What needs to be done. A line belongs in the answer if it contains "Evolve"; copy every such line from the entries below.

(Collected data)
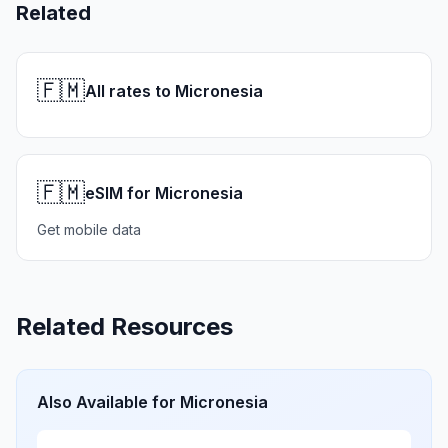
Related
🇫🇲
All rates to Micronesia
🇫🇲
eSIM for Micronesia
Get mobile data
Related Resources
Also Available for
Micronesia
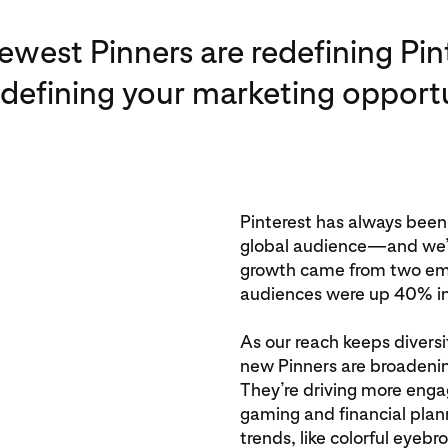
ewest Pinners are redefining Pi
edefining your marketing opportu
Pinterest has always been
global audience—and we’r
growth came from two em
audiences were up 40% i
As our reach keeps diversi
new Pinners are broadeni
They’re driving more enga
gaming and financial plann
trends, like colorful eyeb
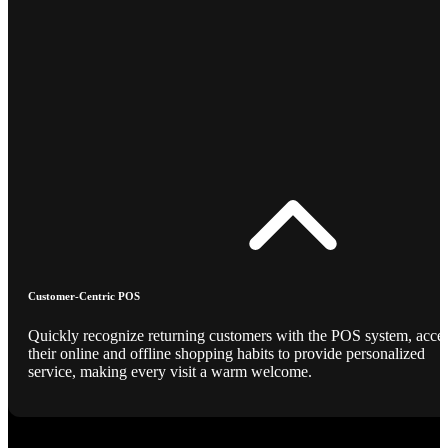
Customer-Centric POS
Quickly recognize returning customers with the POS system, acce
their online and offline shopping habits to provide personalized
service, making every visit a warm welcome.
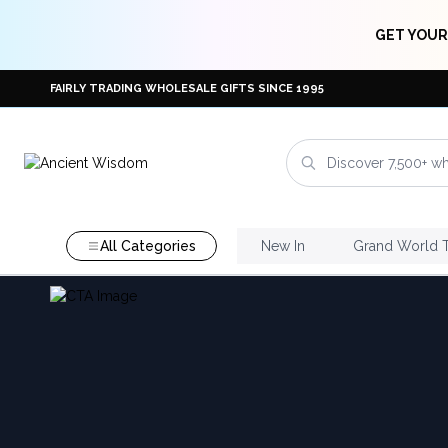
GET YOUR
FAIRLY TRADING WHOLESALE GIFTS SINCE 1995
All Categories
New In
Grand World 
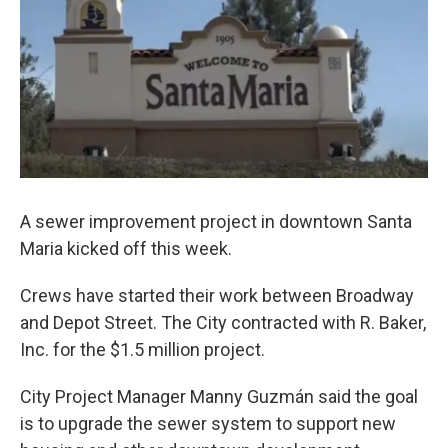
A sewer improvement project in downtown Santa
Maria kicked off this week.
Crews have started their work between Broadway
and Depot Street. The City contracted with R. Baker,
Inc. for the $1.5 million project.
City Project Manager Manny Guzmán said the goal
is to upgrade the sewer system to support new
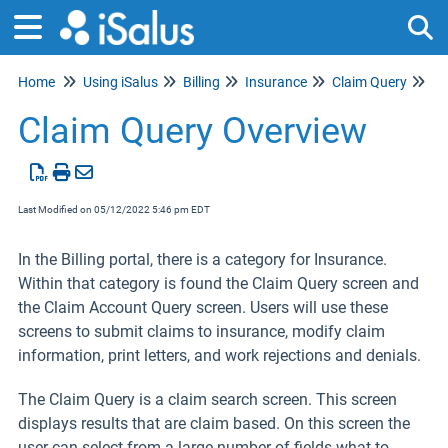
Home
Using iSalus
Billing
Insurance
Claim Query
Tog
Claim Query Overview
Last Modified on 05/12/2022 5:46 pm EDT
In the Billing portal, there is a category for Insurance.
Within that category is found the Claim Query screen and
the Claim Account Query
screen. Users will use these
screens to submit claims to insurance, modify claim
information, print letters, and work rejections and denials.
The Claim Query is a claim search screen. This screen
displays results that are claim based. On this screen the
user can select from a large number of fields what to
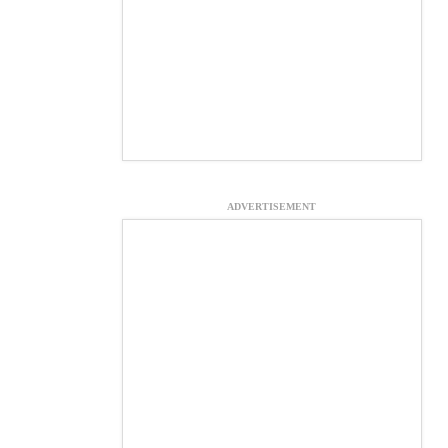
ADVERTISEMENT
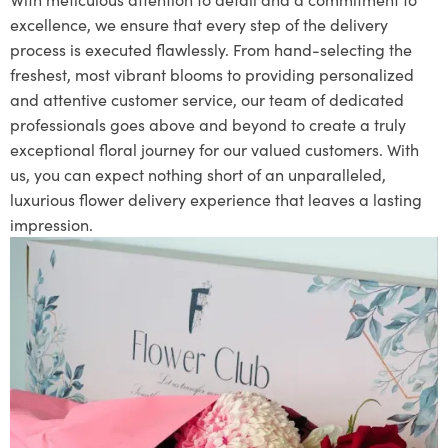
excellence, we ensure that every step of the delivery
process is executed flawlessly. From hand-selecting the
freshest, most vibrant blooms to providing personalized
and attentive customer service, our team of dedicated
professionals goes above and beyond to create a truly
exceptional floral journey for our valued customers. With
us, you can expect nothing short of an unparalleled,
luxurious flower delivery experience that leaves a lasting
impression.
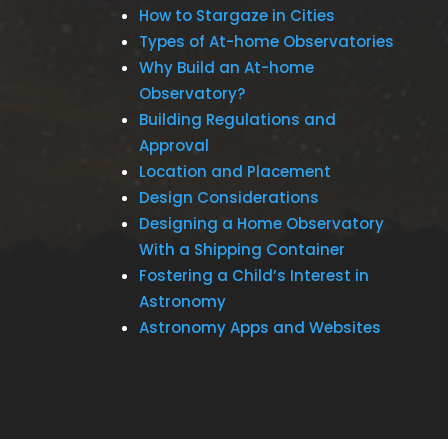
How to Stargaze in Cities
Types of At-home Observatories
Why Build an At-home
Observatory?
Building Regulations and
Approval
Location and Placement
Design Considerations
Designing a Home Observatory
With a Shipping Container
Fostering a Child’s Interest in
Astronomy
Astronomy Apps and Websites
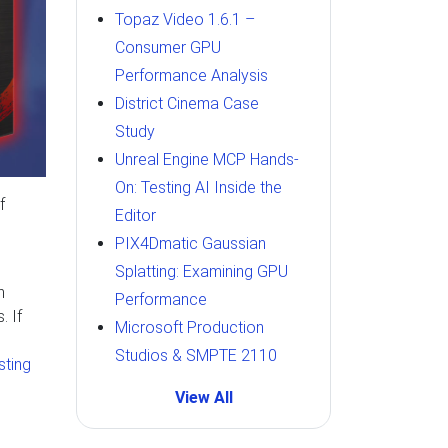
Topaz Video 1.6.1 –
Consumer GPU
Performance Analysis
District Cinema Case
Study
Unreal Engine MCP Hands-
On: Testing AI Inside the
f
Editor
PIX4Dmatic Gaussian
Splatting: Examining GPU
n
Performance
. If
Microsoft Production
Studios & SMPTE 2110
isting
View All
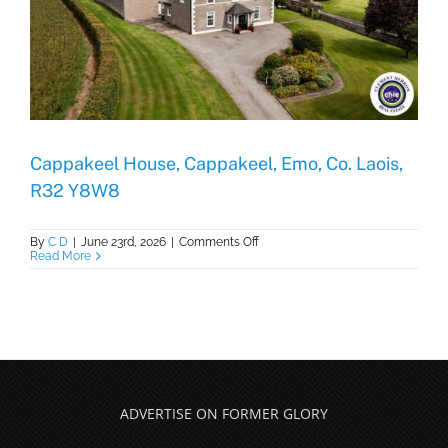
Cappakeel House, Cappakeel, Emo, Co. Laois,
R32 Y8W8
on
By
C D
|
June 23rd, 2026
|
Comments Off
Cappakeel
Read More
House,
Cappakeel,
Emo,
Co.
Laois,
R32
Y8W8
ADVERTISE ON FORMER GLORY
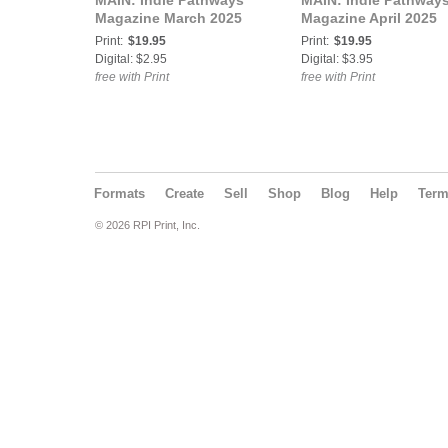
MAIN: Indie Pathways
MAIN: Indie Pathway
Magazine March 2025
Magazine April 2025
Print:
$19.95
Print:
$19.95
Digital: $2.95
Digital: $3.95
free with Print
free with Print
Formats
Create
Sell
Shop
Blog
Help
Ter
© 2026 RPI Print, Inc.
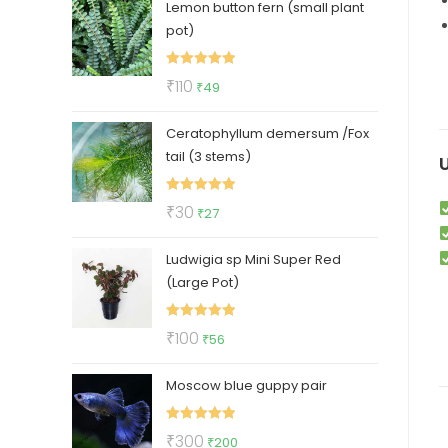
Lemon button fern (small plant
was:
is:
pot)
₹320.
₹169.
Rated
5.00
Original
Current
₹
110
₹
49
out of 5
price
price
Ceratophyllum demersum /Fox
was:
is:
tail (3 stems)
₹110.
₹49.
Rated
5.00
Original
Current
₹
30
₹
27
out of 5
price
price
Ludwigia sp Mini Super Red
was:
is:
(Large Pot)
₹30.
₹27.
Rated
5.00
Original
Current
₹
100
₹
56
out of 5
price
price
Moscow blue guppy pair
was:
is:
₹100.
₹56.
Rated
5.00
Original
Current
₹
300
₹
200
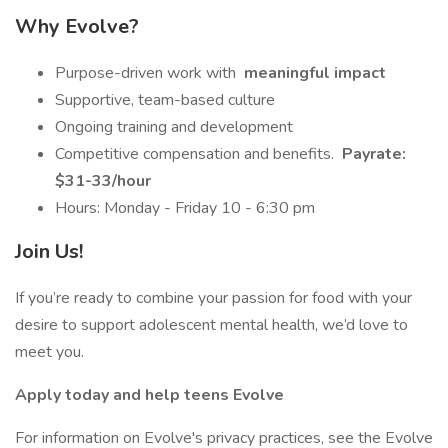
Why Evolve?
Purpose-driven work with
meaningful impact
Supportive, team-based culture
Ongoing training and development
Competitive compensation and benefits.
Payrate:
$31-33/hour
Hours: Monday - Friday 10 - 6:30 pm
Join Us!
If you’re ready to combine your passion for food with your
desire to support adolescent mental health, we’d love to
meet you.
Apply today and help teens Evolve
For information on Evolve's privacy practices, see the Evolve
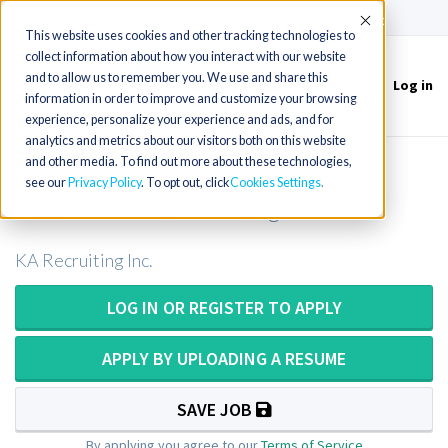
(715) 803-6360
|
Contact Us
Accept
This website uses cookies and other tracking technologies to
collect information about how you interact with our website
and to allow us to remember you. We use and share this
Log in
Toggle
information in order to improve and customize your browsing
navigation
experience, personalize your experience and ads, and for
analytics and metrics about our visitors both on this website
and other media. To find out more about these technologies,
Histology Technologist / Histotech /
see our
Privacy Policy
. To opt out, click
Cookies Settings
Histotechnician / Histologist
KA Recruiting Inc.
LOG IN OR REGISTER TO APPLY
APPLY BY UPLOADING A RESUME
SAVE JOB
By applying you agree to our
Terms of Service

Output for this task.
Why Evolve?
Apply today and help teens Evolve
For information on Evolve's privacy practices, see the Evolve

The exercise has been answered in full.